Canada is increasingly looking to China to sell its vast oil reserves after the U.S. delayed a decision on the Keystone XL pipeline that would bring oil from Canada to refineries in the U.S. Gulf Coast.

Alberta has the world’s third largest oil reserves, more than 170 billion barrels. Daily production of 1.5 million barrels from the oil sands is expected to nearly triple to 3.7 million in 2025. Overall, Alberta has more oil than Russia or Iran. Only Saudi Arabia and Venezuela have more.

Canada’s only major oil export market is the U.S. But with the product of oil sands and pipeline delivery to the U.S. under perennial clouds of environmental objections, and with Asian demand growing, Canada wants to diversify its market, and China is eager to oblige.

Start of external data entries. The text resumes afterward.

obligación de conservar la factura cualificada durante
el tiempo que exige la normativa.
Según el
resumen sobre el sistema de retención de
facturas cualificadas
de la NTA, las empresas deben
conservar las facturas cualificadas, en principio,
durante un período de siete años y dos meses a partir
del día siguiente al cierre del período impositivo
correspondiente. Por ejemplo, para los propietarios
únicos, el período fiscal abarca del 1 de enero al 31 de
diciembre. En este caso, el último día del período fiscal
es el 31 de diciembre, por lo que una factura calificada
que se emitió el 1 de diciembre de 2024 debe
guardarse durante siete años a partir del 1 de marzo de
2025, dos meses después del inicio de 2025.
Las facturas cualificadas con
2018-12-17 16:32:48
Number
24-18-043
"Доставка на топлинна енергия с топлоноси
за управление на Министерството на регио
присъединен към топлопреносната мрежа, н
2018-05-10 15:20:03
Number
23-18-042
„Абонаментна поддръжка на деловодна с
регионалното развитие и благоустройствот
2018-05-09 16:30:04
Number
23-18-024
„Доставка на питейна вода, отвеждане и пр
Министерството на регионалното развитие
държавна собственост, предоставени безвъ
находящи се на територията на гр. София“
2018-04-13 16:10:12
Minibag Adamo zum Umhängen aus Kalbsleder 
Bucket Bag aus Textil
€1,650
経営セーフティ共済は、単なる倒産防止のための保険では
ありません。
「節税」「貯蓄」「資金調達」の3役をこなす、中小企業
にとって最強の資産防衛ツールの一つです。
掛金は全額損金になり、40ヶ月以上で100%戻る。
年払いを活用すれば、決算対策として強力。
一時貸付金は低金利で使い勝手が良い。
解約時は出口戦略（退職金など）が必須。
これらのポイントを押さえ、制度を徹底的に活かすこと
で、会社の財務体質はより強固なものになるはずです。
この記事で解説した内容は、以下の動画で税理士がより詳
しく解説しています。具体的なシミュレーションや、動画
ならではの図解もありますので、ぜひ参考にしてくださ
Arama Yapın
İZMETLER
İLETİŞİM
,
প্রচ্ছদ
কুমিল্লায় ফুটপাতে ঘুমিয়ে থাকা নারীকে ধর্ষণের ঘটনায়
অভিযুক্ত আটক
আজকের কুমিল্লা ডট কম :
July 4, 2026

The Chinese have urged the Canadian government to approve a pipeline to Canada’s Pacific coast so that tankers can ship oil sands crude to China. Sinopec, a Chinese state-controlled oil company, has a stake in a $5.5 billion plan drawn up by the Alberta-based Enbridge company to build the Northern Gateway Pipeline from Alberta to the Pacific coast province of British Columbia.

Sinopec also paid $4.6 billion for a 9 percent stake in Syncrude, Canada’s largest oil sands project.